Des coups furent frappés contre la
porte ; cette fois, c’étaient les évêques qui cognaient de leurs crosses.

— Qui demandez-vous ? dit
Adam Héron.

— Nous demandons le roi,
répondit une voix grave.

— Qui le veut ?

— Les pairs évêques.

Les vantaux furent ouverts et les
évêques de Langres et de Beauvais entrèrent, mitre en tête et reliquaire au
col. Ils s’approchèrent du lit, aidèrent le roi à se lever, lui présentèrent
l’eau bénite, et, tandis qu’il s’agenouillait sur un carreau de soie, dirent
l’oraison.

Puis Adam Héron posa sur les épaules
de Philippe un manteau de velours écarlate semblable à celui de sa robe. Et
soudain éclata une querelle de préséance. Normalement, le duc-archevêque de
Laon devait prendre place à droite du roi. Or le siège de Laon, à l’époque,
était sans titulaire. L’évêque de Langres, Guillaume de Durfort, était censé remplacer
cet absent. Mais Philippe désigna l’évêque de Beauvais pour tenir la droite.

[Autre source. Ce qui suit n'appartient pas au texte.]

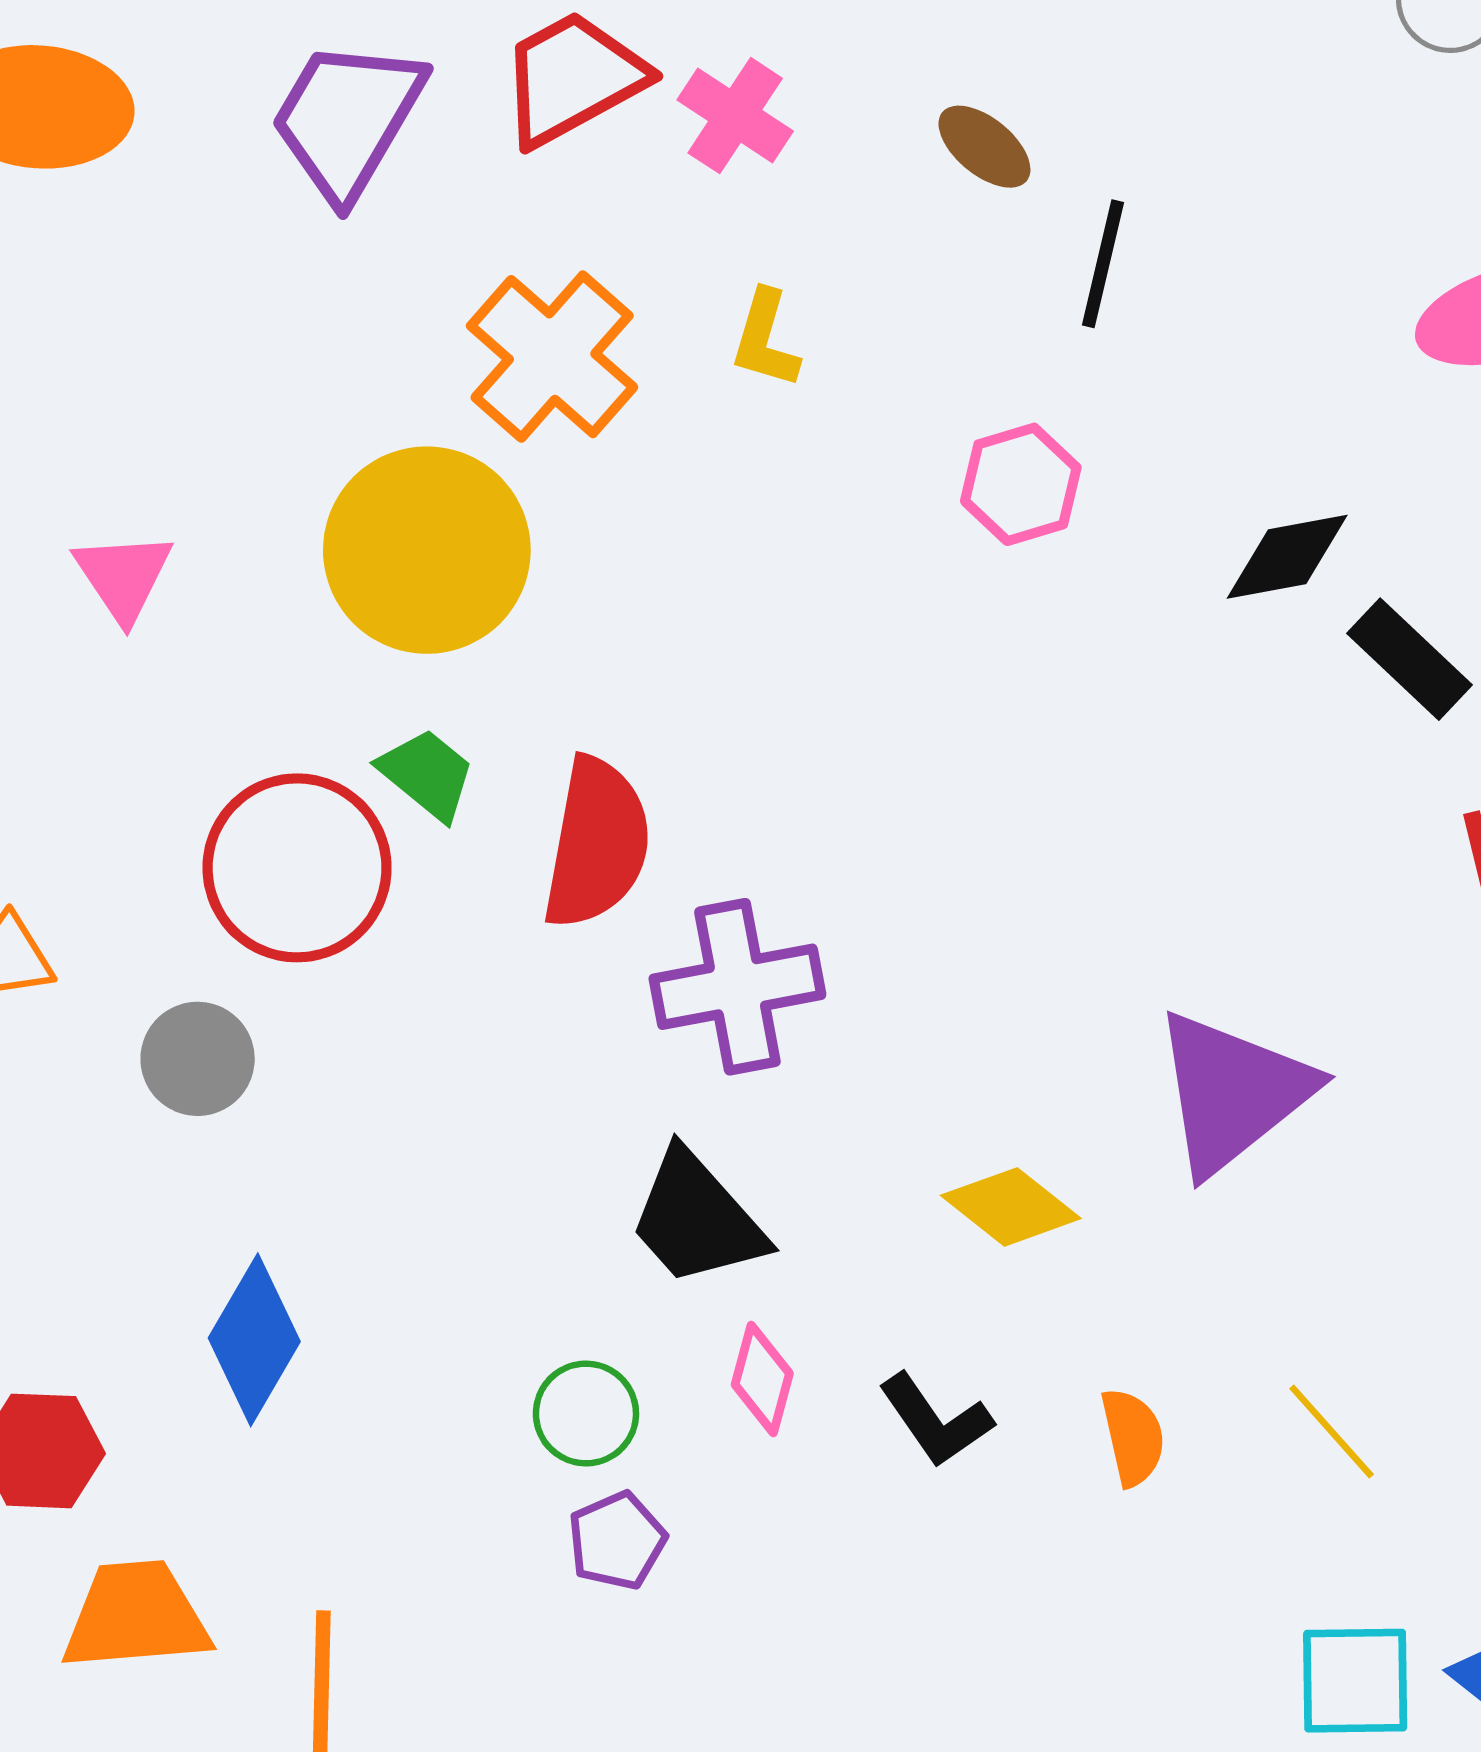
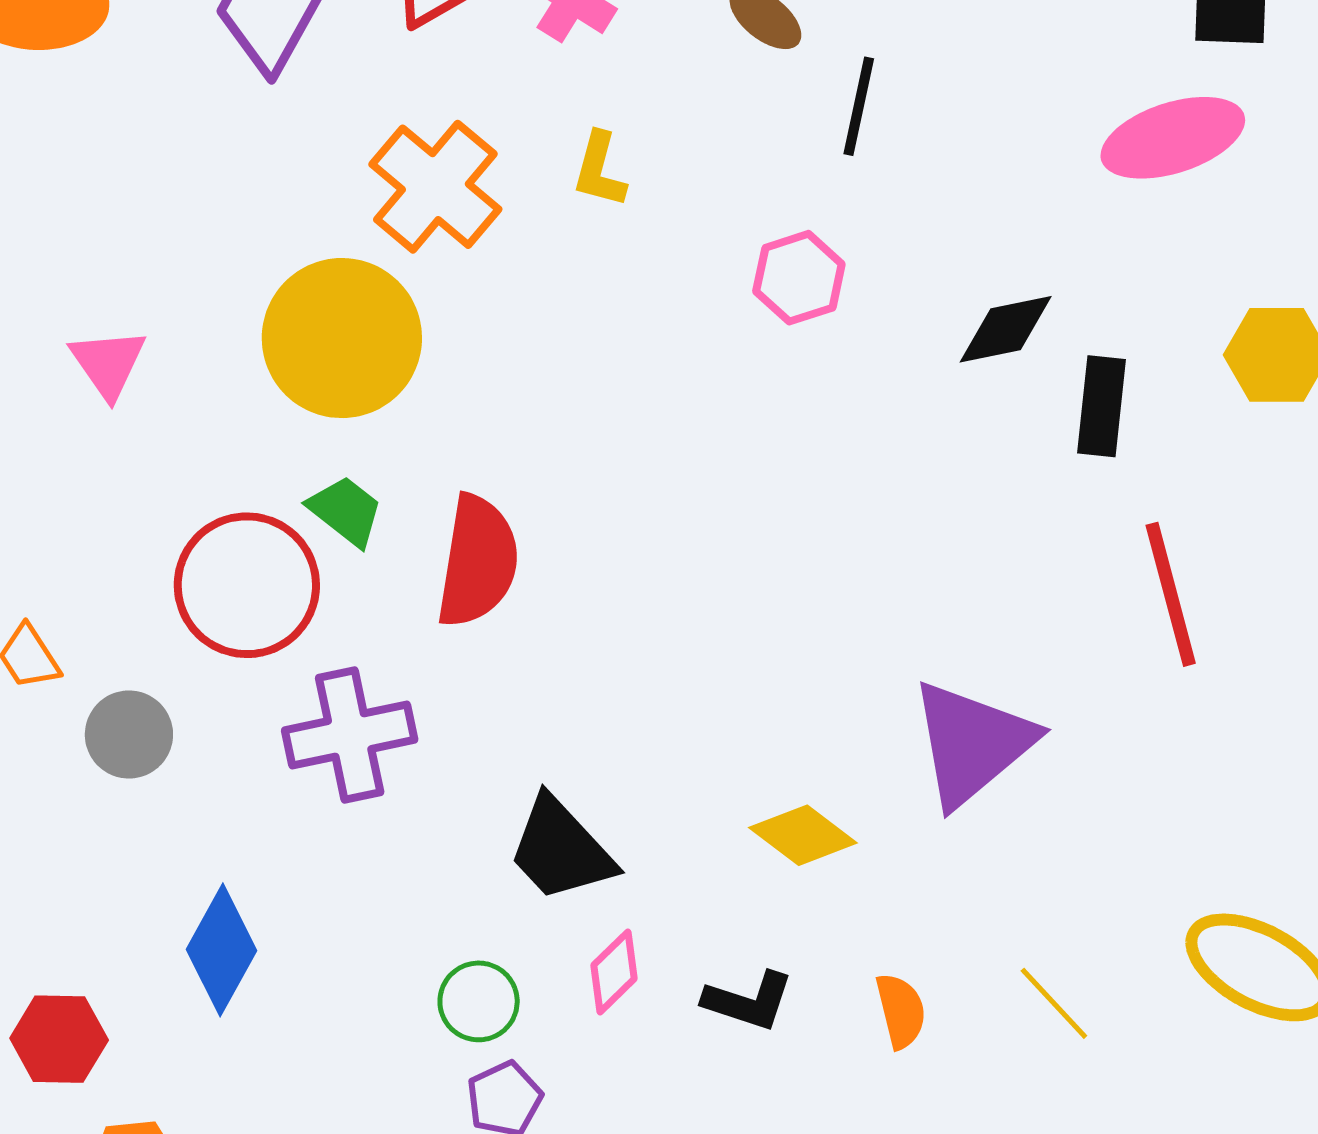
black rectangle: (1409, 659) -> (1102, 406), turned 54
purple cross: (737, 987) -> (350, 735), moved
gray circle: (198, 1059) -> (129, 735), moved
pink diamond: (762, 1379) -> (614, 972), turned 32
black L-shape: (936, 1420) -> (748, 1001), turned -36

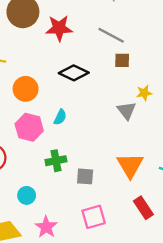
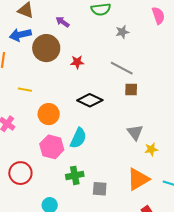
red star: (59, 28) -> (77, 62), size x0.6
yellow star: (144, 93) -> (151, 149), moved
cyan semicircle: (60, 117) -> (78, 138), size x1.5
orange triangle: (130, 165) -> (138, 179), turned 30

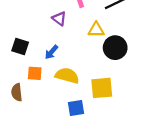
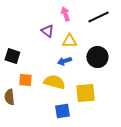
yellow triangle: (96, 30) -> (69, 41), moved
blue arrow: (51, 52) -> (64, 61), moved, turned 32

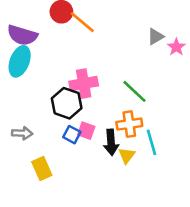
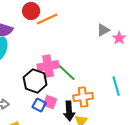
orange line: (82, 22) -> (47, 19), turned -65
green line: (135, 91) -> (66, 72), moved
cyan line: (152, 142) -> (116, 86), moved

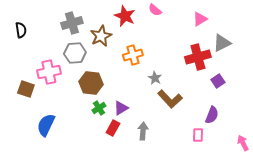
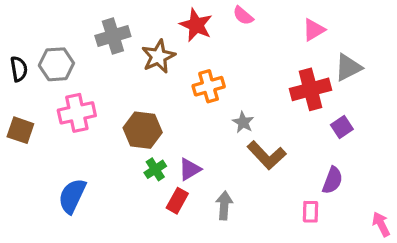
black semicircle: (21, 30) -> (19, 69), moved
gray hexagon: (75, 53) -> (56, 64), moved
brown square: (26, 89) -> (20, 130), moved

Il
avait deux raisons à cela : d’une part l’évêque de Langres avait accueilli
un peu trop facilement les anciens Templiers dans son diocèse, en leur donnant
des places de clercs ; d’autre part, l’évêque de Beauvais était un
Marigny, le troisième frère, très habile prélat toujours disposé à servir le
pouvoir à condition d’en retirer honneur et profit. Ne l’avait-il pas prouvé
moins de deux ans auparavant en siégeant au tribunal chargé de condamner son
aîné Enguerrand ? Philippe ne l’estimait pas, mais savait qu’il lui
fallait se le concilier.

— Je suis évêque-duc ;
c’est à moi de tenir la dextre, disait Guillaume de Durfort.

— Le siège de Beauvais est plus
antique que celui de Langres, répondait Marigny.

Leurs visages commençaient à rougir
sous les mitres.

— Messeigneurs, le roi décide,
dit Philippe.

Et Durfort dut se ranger à gauche.

« Un mécontent de plus »,
pensa Philippe.

Ils descendirent ainsi, parmi les
croix, les cierges et les fumées d’encens, jusqu’à la rue où toute la cour, la
reine en tête, était déjà formée en cortège. On gagna la cathédrale.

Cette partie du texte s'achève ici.